_WHAT THIS TASK INVOLVES_. Pull each line holding the word "Вернель" from the data.

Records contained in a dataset
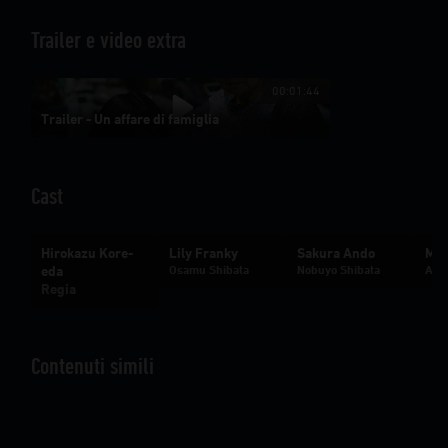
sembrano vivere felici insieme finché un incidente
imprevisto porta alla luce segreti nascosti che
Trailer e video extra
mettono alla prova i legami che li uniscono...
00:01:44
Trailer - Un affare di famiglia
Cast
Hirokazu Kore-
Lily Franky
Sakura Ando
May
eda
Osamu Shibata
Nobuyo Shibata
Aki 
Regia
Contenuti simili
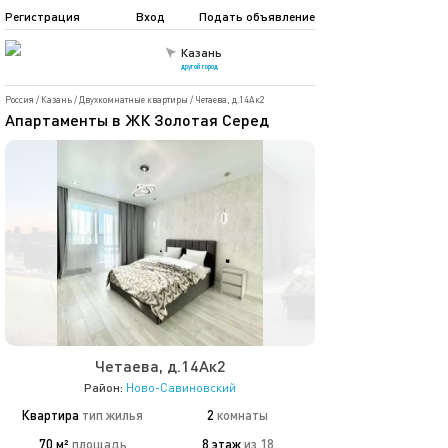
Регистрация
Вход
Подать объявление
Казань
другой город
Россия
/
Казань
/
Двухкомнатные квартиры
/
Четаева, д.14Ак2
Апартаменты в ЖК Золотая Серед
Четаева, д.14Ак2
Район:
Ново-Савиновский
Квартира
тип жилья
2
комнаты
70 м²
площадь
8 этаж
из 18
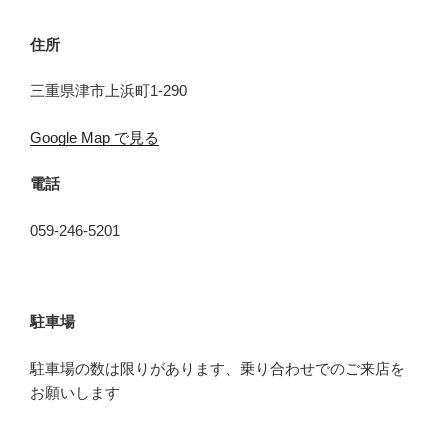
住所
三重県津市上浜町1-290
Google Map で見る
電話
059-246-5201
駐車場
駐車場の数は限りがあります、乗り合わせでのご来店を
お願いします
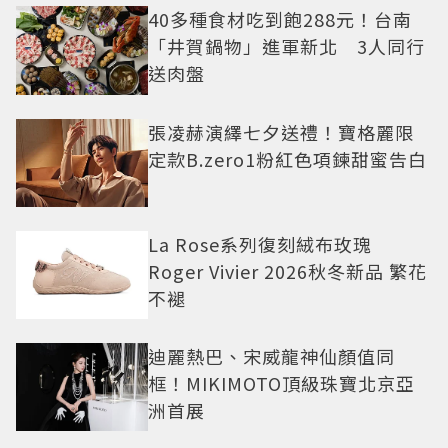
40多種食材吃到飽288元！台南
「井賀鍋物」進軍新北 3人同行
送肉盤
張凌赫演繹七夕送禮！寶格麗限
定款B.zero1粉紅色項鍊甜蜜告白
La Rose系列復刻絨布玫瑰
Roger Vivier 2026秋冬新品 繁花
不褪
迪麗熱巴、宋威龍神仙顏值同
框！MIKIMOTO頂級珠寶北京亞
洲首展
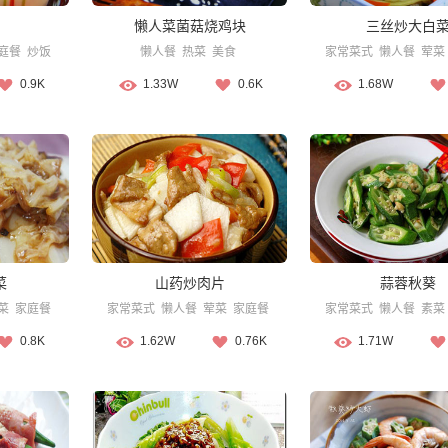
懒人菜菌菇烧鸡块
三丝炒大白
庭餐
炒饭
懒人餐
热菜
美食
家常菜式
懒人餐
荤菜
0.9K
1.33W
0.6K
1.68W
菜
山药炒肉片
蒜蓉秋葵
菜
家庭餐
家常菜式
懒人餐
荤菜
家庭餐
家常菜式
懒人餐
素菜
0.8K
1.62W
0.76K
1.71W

---

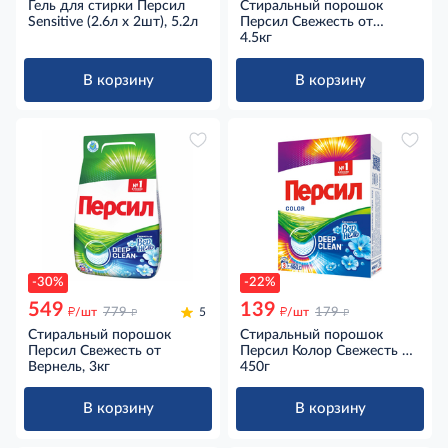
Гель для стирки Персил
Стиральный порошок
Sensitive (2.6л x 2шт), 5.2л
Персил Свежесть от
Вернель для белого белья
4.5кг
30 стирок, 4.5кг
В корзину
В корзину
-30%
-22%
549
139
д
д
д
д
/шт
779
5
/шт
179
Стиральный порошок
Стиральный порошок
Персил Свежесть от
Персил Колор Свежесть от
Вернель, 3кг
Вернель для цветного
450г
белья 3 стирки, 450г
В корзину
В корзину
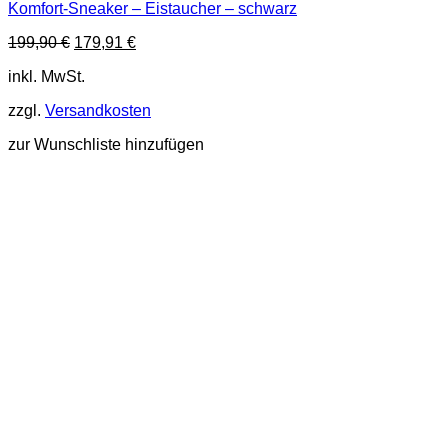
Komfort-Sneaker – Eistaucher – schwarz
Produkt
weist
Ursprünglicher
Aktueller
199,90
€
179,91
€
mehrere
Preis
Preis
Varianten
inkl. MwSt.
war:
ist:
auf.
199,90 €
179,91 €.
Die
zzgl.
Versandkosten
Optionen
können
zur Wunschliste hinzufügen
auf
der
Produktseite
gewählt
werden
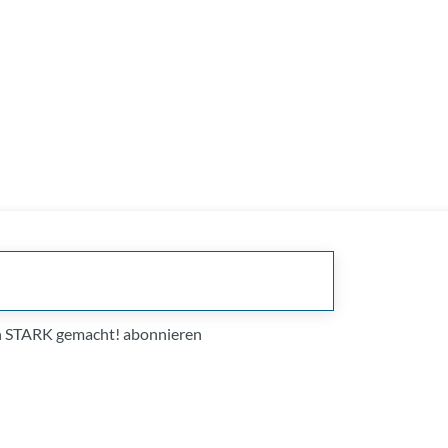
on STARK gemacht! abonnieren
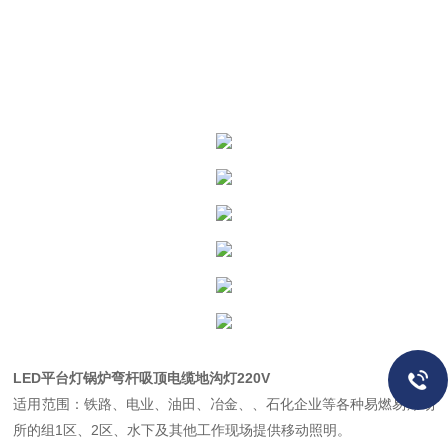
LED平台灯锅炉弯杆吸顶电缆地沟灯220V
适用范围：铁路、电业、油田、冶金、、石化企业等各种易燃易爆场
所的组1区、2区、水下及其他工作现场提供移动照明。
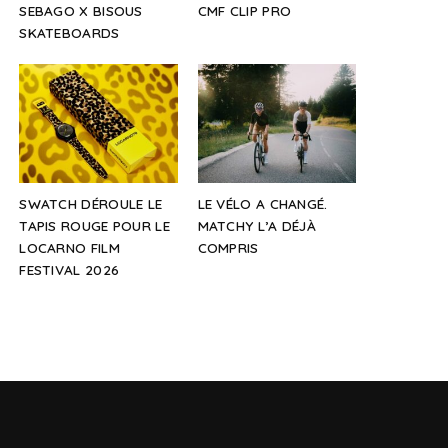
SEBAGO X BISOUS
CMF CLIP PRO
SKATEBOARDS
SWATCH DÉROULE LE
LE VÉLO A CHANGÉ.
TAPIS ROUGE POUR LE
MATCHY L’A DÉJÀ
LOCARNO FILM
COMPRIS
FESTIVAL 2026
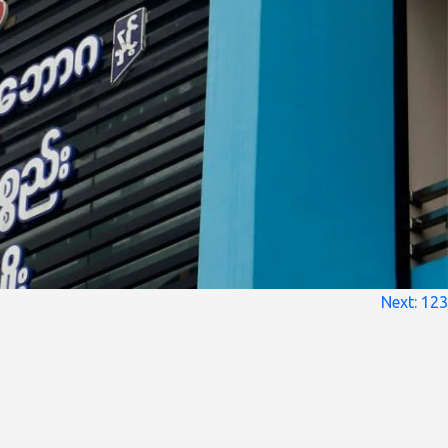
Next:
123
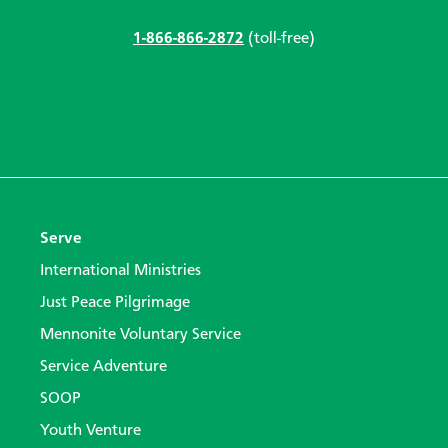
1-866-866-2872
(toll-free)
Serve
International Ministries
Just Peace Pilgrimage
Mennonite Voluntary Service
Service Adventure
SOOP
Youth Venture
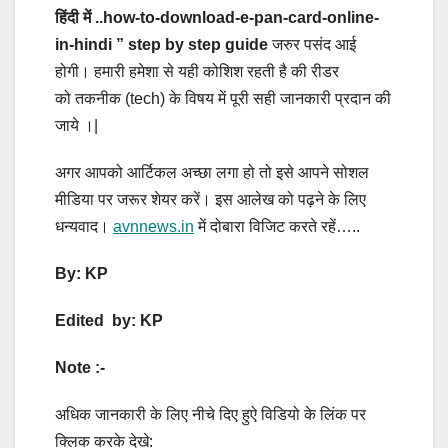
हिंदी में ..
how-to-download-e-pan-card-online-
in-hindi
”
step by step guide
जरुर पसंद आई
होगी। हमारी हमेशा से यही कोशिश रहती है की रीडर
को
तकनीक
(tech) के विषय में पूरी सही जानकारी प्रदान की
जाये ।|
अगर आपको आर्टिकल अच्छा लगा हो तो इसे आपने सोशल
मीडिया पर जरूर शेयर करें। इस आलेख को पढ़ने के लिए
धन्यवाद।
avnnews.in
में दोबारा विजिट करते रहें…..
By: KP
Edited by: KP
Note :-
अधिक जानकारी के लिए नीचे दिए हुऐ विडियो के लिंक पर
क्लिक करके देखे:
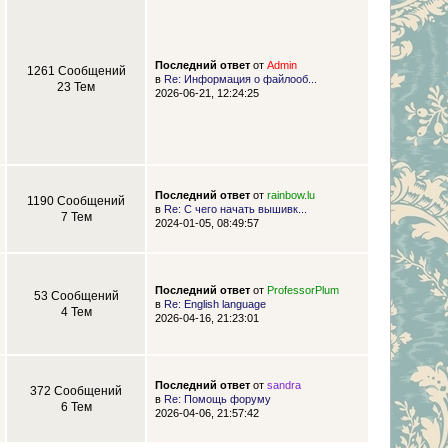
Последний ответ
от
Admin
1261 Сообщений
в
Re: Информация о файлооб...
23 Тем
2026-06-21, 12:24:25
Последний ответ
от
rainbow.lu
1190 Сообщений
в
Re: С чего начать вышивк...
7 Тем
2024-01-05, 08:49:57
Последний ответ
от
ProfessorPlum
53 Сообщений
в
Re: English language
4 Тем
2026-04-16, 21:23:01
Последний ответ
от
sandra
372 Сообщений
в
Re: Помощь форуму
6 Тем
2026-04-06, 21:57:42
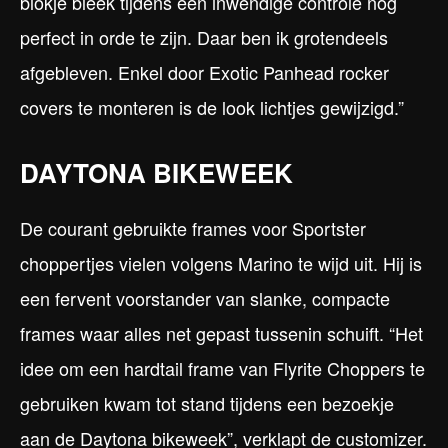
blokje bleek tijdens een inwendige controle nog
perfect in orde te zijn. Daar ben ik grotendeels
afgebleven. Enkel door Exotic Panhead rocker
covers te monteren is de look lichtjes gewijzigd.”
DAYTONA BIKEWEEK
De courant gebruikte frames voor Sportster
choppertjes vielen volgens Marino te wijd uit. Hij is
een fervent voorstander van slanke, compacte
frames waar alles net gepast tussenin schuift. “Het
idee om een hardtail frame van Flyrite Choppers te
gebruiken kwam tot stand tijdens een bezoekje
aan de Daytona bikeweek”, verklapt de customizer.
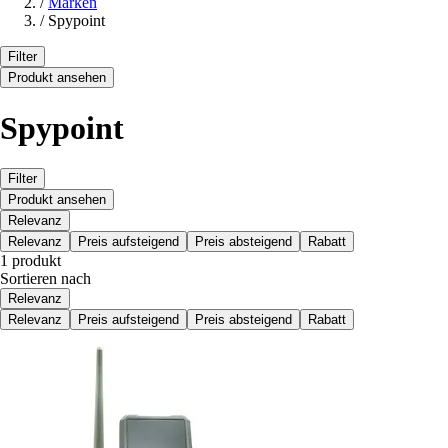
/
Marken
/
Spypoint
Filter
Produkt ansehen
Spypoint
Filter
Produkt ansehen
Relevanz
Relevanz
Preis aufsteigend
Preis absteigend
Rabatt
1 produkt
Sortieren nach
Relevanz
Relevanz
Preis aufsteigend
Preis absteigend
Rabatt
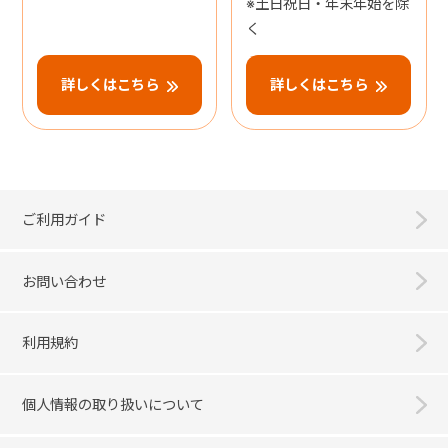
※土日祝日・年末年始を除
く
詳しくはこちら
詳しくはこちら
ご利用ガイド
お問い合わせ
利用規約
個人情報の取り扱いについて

_EXERCISE RESPONSE_.
Вернель для белого белья
Вернель, 3кг
Вернель для цветного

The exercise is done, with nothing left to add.